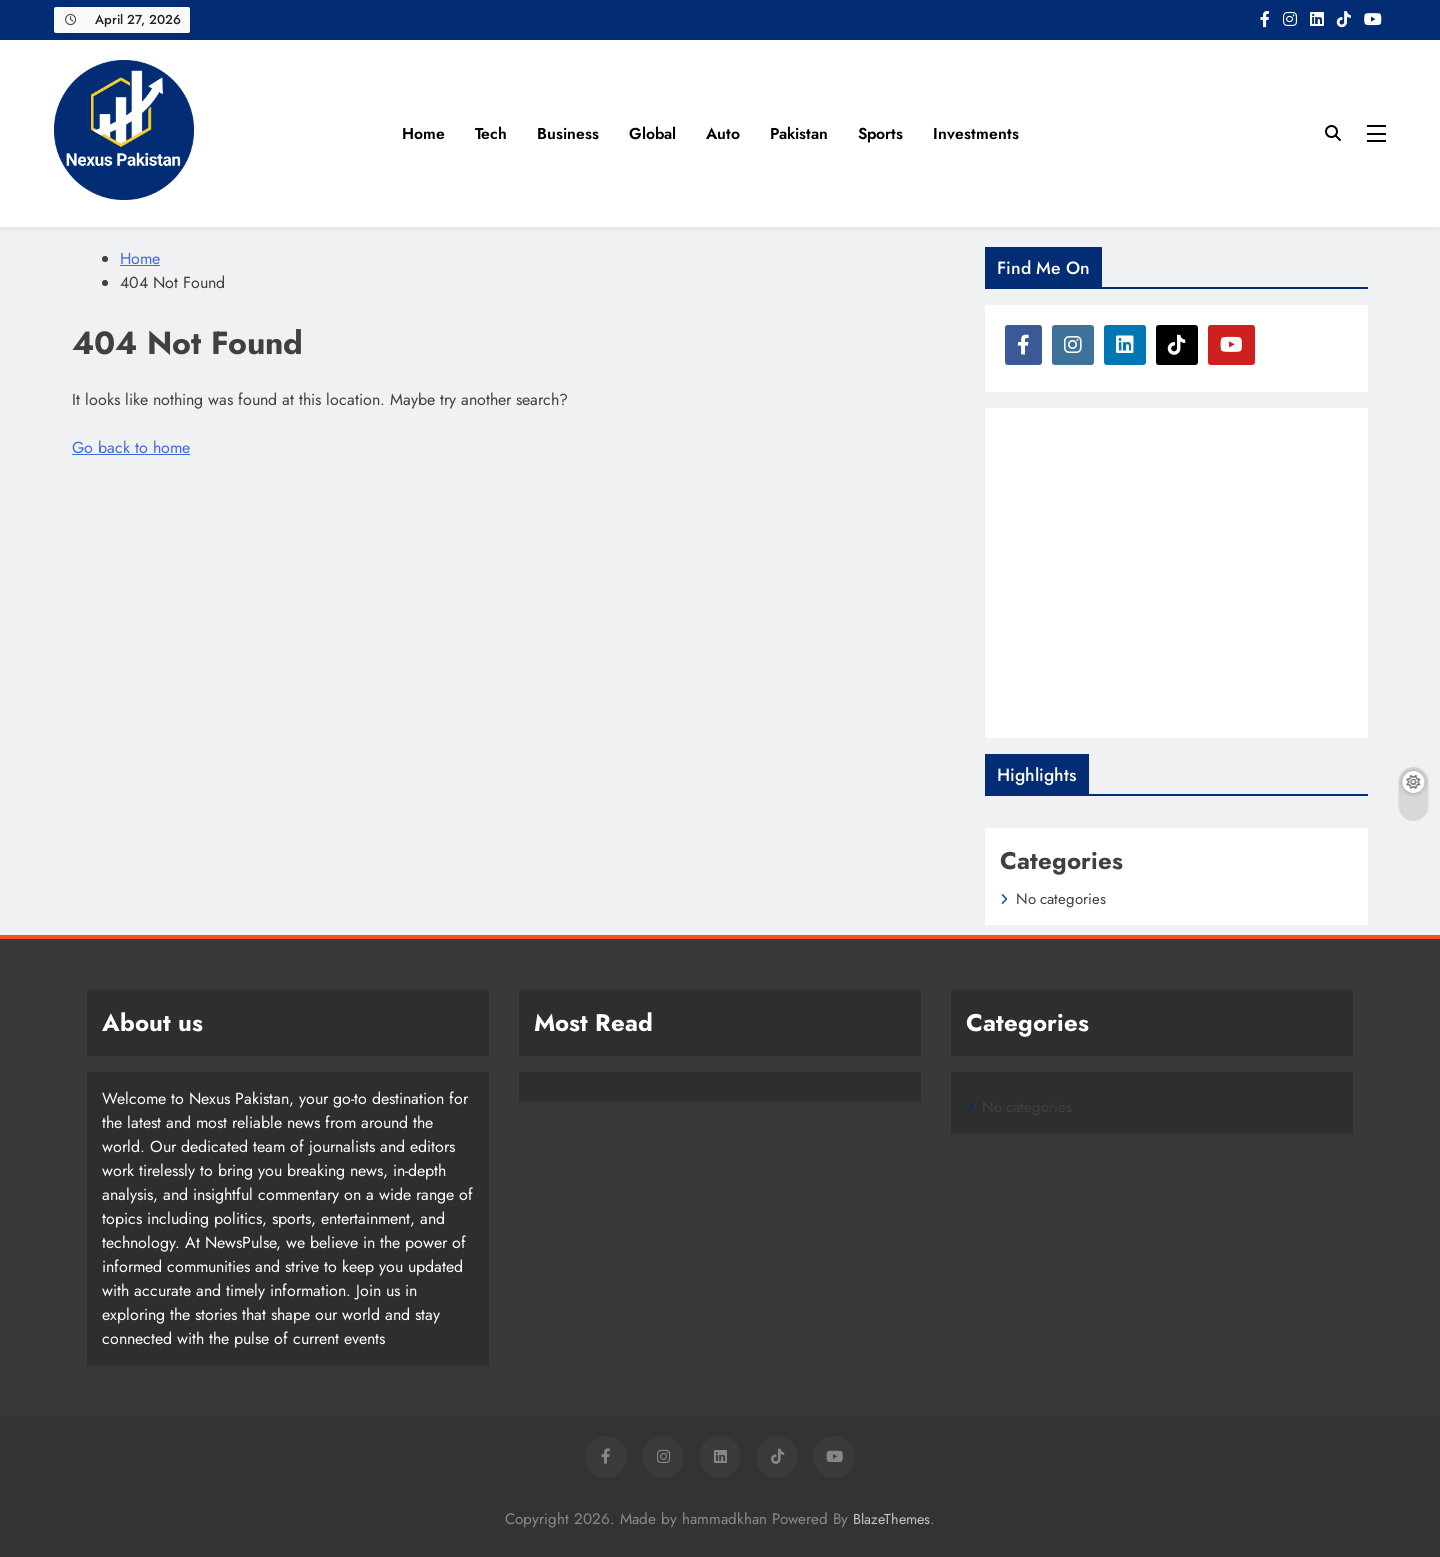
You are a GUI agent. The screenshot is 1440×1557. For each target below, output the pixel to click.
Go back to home (131, 447)
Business (568, 133)
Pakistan (799, 133)
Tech (491, 133)
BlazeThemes (891, 1519)
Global (652, 133)
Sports (880, 133)
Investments (976, 133)
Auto (723, 133)
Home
☆ ☆ ☆ ☆ ☆
Set down nothing but the lines from the one with "Tech (491, 133)" through the end of the records, keeping each line exactly as written and including both ends.

Tech (491, 133)
BlazeThemes (891, 1519)
Global (652, 133)
Sports (880, 133)
Investments (976, 133)
Auto (723, 133)
Home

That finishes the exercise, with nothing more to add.